====== Data to use ======

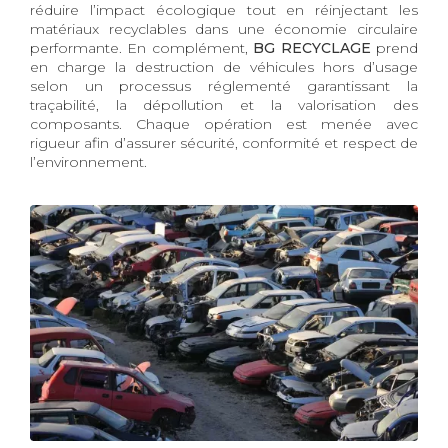
réduire l’impact écologique tout en réinjectant les
matériaux recyclables dans une économie circulaire
performante. En complément,
BG RECYCLAGE
prend
en charge la destruction de véhicules hors d’usage
selon un processus réglementé garantissant la
traçabilité, la dépollution et la valorisation des
composants. Chaque opération est menée avec
rigueur afin d’assurer sécurité, conformité et respect de
l’environnement.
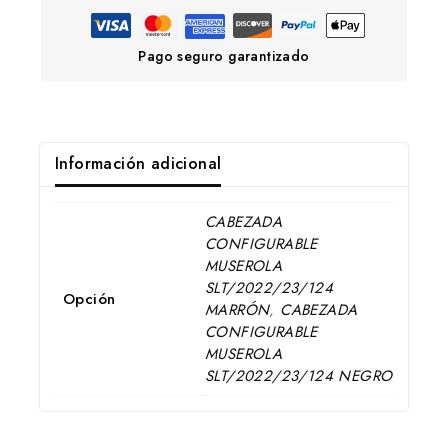
Pago seguro garantizado
Información adicional
CABEZADA
CONFIGURABLE
MUSEROLA
SLT/2022/23/124
Opción
MARRÓN
,
CABEZADA
CONFIGURABLE
MUSEROLA
SLT/2022/23/124 NEGRO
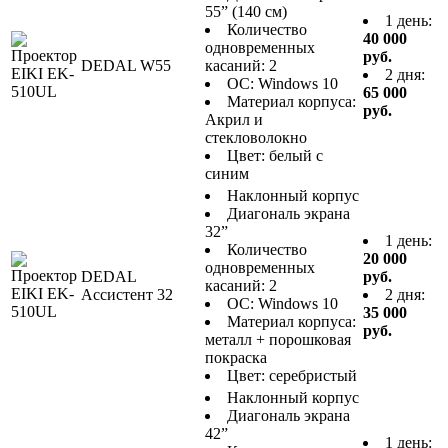
55” (140 см)
1 день:
Количество
40 000
одновременных
руб.
DEDAL W55
касаний: 2
2 дня:
ОС: Windows 10
65 000
Материал корпуса:
руб.
Акрил и
стекловолокно
Цвет: белый с
синим
Наклонный корпус
Диагональ экрана
32”
1 день:
Количество
20 000
одновременных
DEDAL
руб.
касаний: 2
Ассистент 32
2 дня:
ОС: Windows 10
35 000
Материал корпуса:
руб.
металл + порошковая
покраска
Цвет: серебристый
Наклонный корпус
Диагональ экрана
42”
1 день:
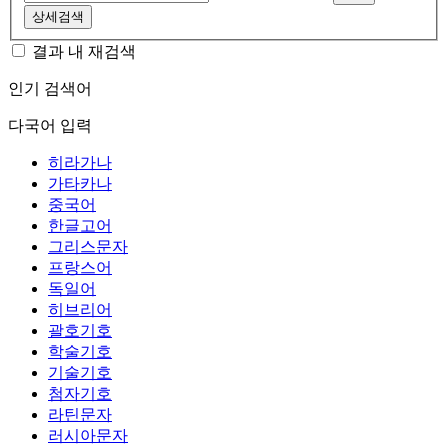
상세검색
결과 내 재검색
인기 검색어
다국어 입력
히라가나
가타카나
중국어
한글고어
그리스문자
프랑스어
독일어
히브리어
괄호기호
학술기호
기술기호
첨자기호
라틴문자
러시아문자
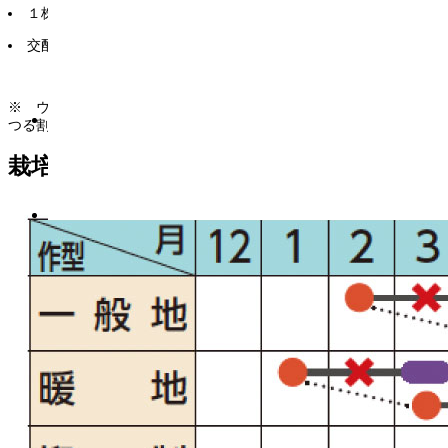
１株に２〜６果収穫可能。
交配後45日目から収穫可能。
※ ウドンコ病は出るため、適宜防除が必要。
つる割れ病は抵抗性台木で防ぐ。
栽培暦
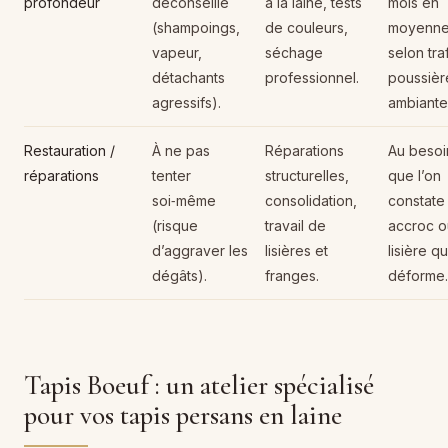
profondeur
déconseillé
à la laine, tests
mois en
(shampoings,
de couleurs,
moyenne
vapeur,
séchage
selon traf
détachants
professionnel.
poussièr
agressifs).
ambiante
Restauration /
À ne pas
Réparations
Au besoi
réparations
tenter
structurelles,
que l’on
soi‑même
consolidation,
constate
(risque
travail de
accroc o
d’aggraver les
lisières et
lisière qu
dégâts).
franges.
déforme.
Tapis Boeuf : un atelier spécialisé
pour vos tapis persans en laine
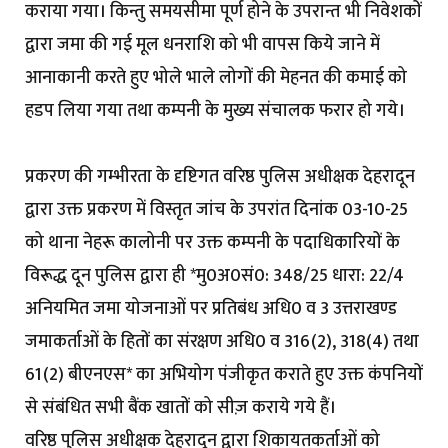
कराया गया। किन्तु समयसीमा पूर्ण होने के उपरान्त भी निवेशकों
द्वारा जमा की गई मूल धनराशि को भी वापस किये जाने में
आनाकानी करते हुए भोले भाले लोगों की मेहनत की कमाई को
हडप लिया गया तथा कम्पनी के मुख्य संचालक फरार हो गये।
प्रकरण की गम्भीरता के दृष्टिगत वरिष्ठ पुलिस अधीक्षक देहरादून
द्वारा उक्त प्रकरण में विस्तृत जांच के उपरांत दिनांक 03-10-25
को थाना नेहरू कालोनी पर उक्त कम्पनी के पदाधिकारियों के
विरूद्ध दून पुलिस द्वारा ही *मु0अ0सं0: 348/25 धारा: 22/4
अनियमित जमा योजनाओं पर प्रतिबंध अधि0 व 3 उत्तराखण्ड
जमाकर्ताओं के हितों का संरक्षण अधि0 व 316(2), 318(4) तथा
61(2) बीएनएस* का अभियोग पंजीकृत कराते हुए उक्त कंपनियों
से संबंधित सभी बैंक खातों को सीज़ कराये गये हैं।
वरिष्ठ पुलिस अधीक्षक देहरादून द्वारा शिकायतकर्ताओं को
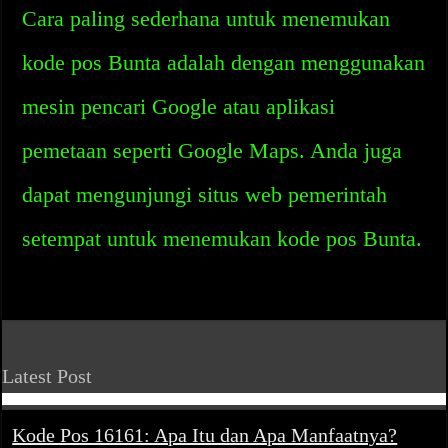
Cara paling sederhana untuk menemukan
kode pos Bunta adalah dengan menggunakan
mesin pencari Google atau aplikasi
pemetaan seperti Google Maps. Anda juga
dapat mengunjungi situs web pemerintah
setempat untuk menemukan kode pos Bunta.
Latest Post
Kode Pos 16161: Apa Itu dan Apa Manfaatnya?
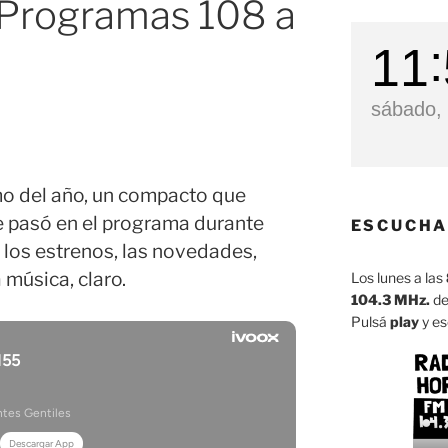
 Programas 108 a
11
sábado, 
mo del año, un compacto que
e pasó en el programa durante
ESCUCHA
s, los estrenos, las novedades,
música, claro.
Los lunes a las
104.3 MHz.
de
Pulsá
play
y es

======

About this task >> Reproduce the whole listing above word for word, but not its pictures.

Response below >>
réduire l’impact écologique tout en réinjectant les
matériaux recyclables dans une économie circulaire
performante. En complément,
BG RECYCLAGE
prend
en charge la destruction de véhicules hors d’usage
selon un processus réglementé garantissant la
traçabilité, la dépollution et la valorisation des
composants. Chaque opération est menée avec
rigueur afin d’assurer sécurité, conformité et respect de
l’environnement.
Pago seguro garantizado
Información adicional
CABEZADA
CONFIGURABLE
MUSEROLA
SLT/2022/23/124
Opción
MARRÓN
,
CABEZADA
CONFIGURABLE
MUSEROLA
SLT/2022/23/124 NEGRO
55” (140 см)
1 день:
Количество
40 000
одновременных
руб.
DEDAL W55
касаний: 2
2 дня:
ОС: Windows 10
65 000
Материал корпуса:
руб.
Акрил и
стекловолокно
Цвет: белый с
синим
Наклонный корпус
Диагональ экрана
32”
1 день:
Количество
20 000
одновременных
DEDAL
руб.
касаний: 2
Ассистент 32
2 дня:
ОС: Windows 10
35 000
Материал корпуса:
руб.
металл + порошковая
покраска
Цвет: серебристый
Наклонный корпус
Диагональ экрана
42”
1 день:
상세검색
결과 내 재검색
인기 검색어
다국어 입력
히라가나
가타카나
중국어
한글고어
그리스문자
프랑스어
독일어
히브리어
괄호기호
학술기호
기술기호
첨자기호
라틴문자
러시아문자
１株に２〜６果収穫可能。
交配後45日目から収穫可能。
※ ウドンコ病は出るため、適宜防除が必要。
つる割れ病は抵抗性台木で防ぐ。
栽培暦
profondeur
déconseillé
à la laine, tests
mois en
(shampoings,
de couleurs,
moyenne
vapeur,
séchage
selon traf
détachants
professionnel.
poussièr
agressifs).
ambiante
Restauration /
À ne pas
Réparations
Au besoi
réparations
tenter
structurelles,
que l’on
soi‑même
consolidation,
constate
(risque
travail de
accroc o
d’aggraver les
lisières et
lisière qu
dégâts).
franges.
déforme.
Tapis Boeuf : un atelier spécialisé
pour vos tapis persans en laine
कराया गया। किन्तु समयसीमा पूर्ण होने के उपरान्त भी निवेशकों
द्वारा जमा की गई मूल धनराशि को भी वापस किये जाने में
आनाकानी करते हुए भोले भाले लोगों की मेहनत की कमाई को
हडप लिया गया तथा कम्पनी के मुख्य संचालक फरार हो गये।
प्रकरण की गम्भीरता के दृष्टिगत वरिष्ठ पुलिस अधीक्षक देहरादून
द्वारा उक्त प्रकरण में विस्तृत जांच के उपरांत दिनांक 03-10-25
को थाना नेहरू कालोनी पर उक्त कम्पनी के पदाधिकारियों के
विरूद्ध दून पुलिस द्वारा ही *मु0अ0सं0: 348/25 धारा: 22/4
अनियमित जमा योजनाओं पर प्रतिबंध अधि0 व 3 उत्तराखण्ड
जमाकर्ताओं के हितों का संरक्षण अधि0 व 316(2), 318(4) तथा
61(2) बीएनएस* का अभियोग पंजीकृत कराते हुए उक्त कंपनियों
से संबंधित सभी बैंक खातों को सीज़ कराये गये हैं।
वरिष्ठ पुलिस अधीक्षक देहरादून द्वारा शिकायतकर्ताओं को
Cara paling sederhana untuk menemukan
kode pos Bunta adalah dengan menggunakan
mesin pencari Google atau aplikasi
pemetaan seperti Google Maps. Anda juga
dapat mengunjungi situs web pemerintah
setempat untuk menemukan kode pos Bunta.
Latest Post
Kode Pos 16161: Apa Itu dan Apa Manfaatnya?
 Programas 108 a
11
sábado, 
mo del año, un compacto que
e pasó en el programa durante
ESCUCHA
s, los estrenos, las novedades,
música, claro.
Los lunes a las
104.3 MHz.
de
Pulsá
play
y es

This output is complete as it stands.